Does that sound about right?
There's really no substantive difference between that and what they're doing here, other than they're purposefully using a crappier model than GPT 3.5/ChatGPT to increase the cost savings.
For example, the first set of graphics is demonstrating switching a long question with 5 Q/A examples ("5-shot", in the literature) into ~4 sentences that are a paraphrasing of the question and have one or two very brief examples without reasoning.
That's all well and fine if you're confident the model is so amazing that it answers as well as it does with 1-shot as it does with 5-shot, but it is very, very, very likely that is not the case. Additionally, now you're adding this odd layer between the user's input and OpenAI that will easily be "felt".
It reads like a slightly garbled version of what someone writing down bullet point notes of a lecture might write.
It’s so rare that the human optimized and machine optimized versions of an input are so similar
The examples folder contain jupyter notebooks, there's also some videos and papers, while I just want to see an example text compressed
Linked for the culture: https://www.youtube.com/watch?v=bctjSvn-OC8&t=4s
Sleep big last night
I don’t think this models use of alignment implies any sort of censorship, it’s just being tuned to accomplish the task of outputting only important tokens for the target llm
I agree that like "tone" alignment is silly and pointless for models in the public domain, but if I were a big company who wanted to keep customers I'd align my models this way. It isn't censorship, its marketing.
For instance, you can have a smaller model generate ten tokens in sequence, and then ask the larger mode "given these N tokens, what is the token N+1" ten times in parallel.
If the large and small model agree on, say, the first 7 tokens, then you keep these and throw the next 3 away and start over.

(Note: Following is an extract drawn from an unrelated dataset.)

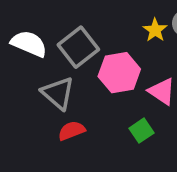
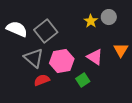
pink hexagon: (119, 73) -> (62, 61), moved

So you still have to run the large model for each token, but you can at least do batch calculations (which is a lot more efficient, because loading layer weights is the bottleneck, not matrix ops).

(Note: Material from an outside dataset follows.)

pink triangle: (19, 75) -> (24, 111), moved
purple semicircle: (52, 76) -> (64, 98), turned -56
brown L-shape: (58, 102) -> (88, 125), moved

``` {'compressed_prompt': '\t | submit\twout\nLLMLing byqtyTo\n\n. ". which\nq1 that only down human\nnextaccount many examples,pressed\nq4\n\n as semantic\n" having noreings of isating withoutre this and\n31] a\n\n the0 of, to workaroundqTo\ning after and in loss\n\n time say -. Word a\nb-leep big\n\nsr the\namshipIqToMy hear alignment to its andics this only target\n will tokensq be: The the usinging\n\nbeamIt" mying\na large expensive am\n\n generate larger"3 loading).\n\nThe expansionB run has this if\nhas] agents think it\n\npyinstall into game in " promptter\nos\n particular (. ( == transformations to given smaller) ownups\n\n this better [] thewithout\n\n. is -Error medium\n\n<\n decode\n\r\nbehnamoh 1 day ago | prev [3 more]\r\n\r\n\r\n\r\n\r\n\r\nGuidelines | FAQ | Lists | API | Security | Legal | Apply to YC | Contact\r\n\r\nSearch: \r\n', 'origin_tokens': 2863, 'compressed_tokens': 217, 'ratio': '13.2x', 'saving': ', Saving $0.2 in GPT-4.'} ```
Chat GPT4 doesn't know what to do with it: https://chat.openai.com/share/73bc7b96-4453-4a6e-944d-d9d4c5...
Maybe try prefixing it with “summarize the following text” before compression.
Otherwise I’m not sure how it would judge what it’s important. Honestly I’m not sure what ChatGPT would do if you copied the text from this page uncompressed without asking it do something
Edit: pasting uncompressed it summarizes the discussion.
I think this solution isn’t well suited for this kind of task. It seems like you’d want to compress instructions, system prompts and memory. With a big block of text with no prior context you’re essentially relying on the smaller model to decide what’s important without enough information to judge.
Worth some more experimentation for sure
If you get enough data on "initial prompt attempt" -> "final successful prompt", the whole thing can be replaced by a fine tuned model.
You would just select a "prompt rewritter llm" that optimizes for accuracy, cost, alignment etc.
I am not actually convinced this is a good idea, though. This path eventually leads to a "prompt compiler" that compiles prompts into byte code for a future "more efficient" LLM to understand.
Oh and it definitely didn't require its own language model. All it required was finding how many letters one can remove from a word and which words can be completely omitted.
One way to increase the context window, I thought, would be to teach the LLM a compressed language based on abbreviations etc and to have some compressing/uncompressing script do the translating with the LLM. That would allow longer prompts too.
Not as sophisticated as this LLMLingua but good enough for basic users.
<Do something> with the following text:
<some text>
Btw., humans are quite good at compressing as well. SMS used to be billed per 128 characters. Also, any slang or technical jargon are attempts at compression. These are how people push the limits of expressivness and contribute to language evolution.